[Stored data entries]
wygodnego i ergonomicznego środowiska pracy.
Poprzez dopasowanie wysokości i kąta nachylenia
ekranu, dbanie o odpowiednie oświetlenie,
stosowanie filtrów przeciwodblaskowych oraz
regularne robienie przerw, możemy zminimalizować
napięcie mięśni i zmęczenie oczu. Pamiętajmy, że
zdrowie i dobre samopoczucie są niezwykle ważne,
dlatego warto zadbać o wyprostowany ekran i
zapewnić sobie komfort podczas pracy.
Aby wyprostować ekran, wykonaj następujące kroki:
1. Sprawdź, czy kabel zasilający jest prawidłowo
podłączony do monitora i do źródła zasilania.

— Exercise requirements —
Please filter the entries for the word "pracy" and copy the lines that have it.

— Solved exercise —
wygodnego i ergonomicznego środowiska pracy.
zapewnić sobie komfort podczas pracy.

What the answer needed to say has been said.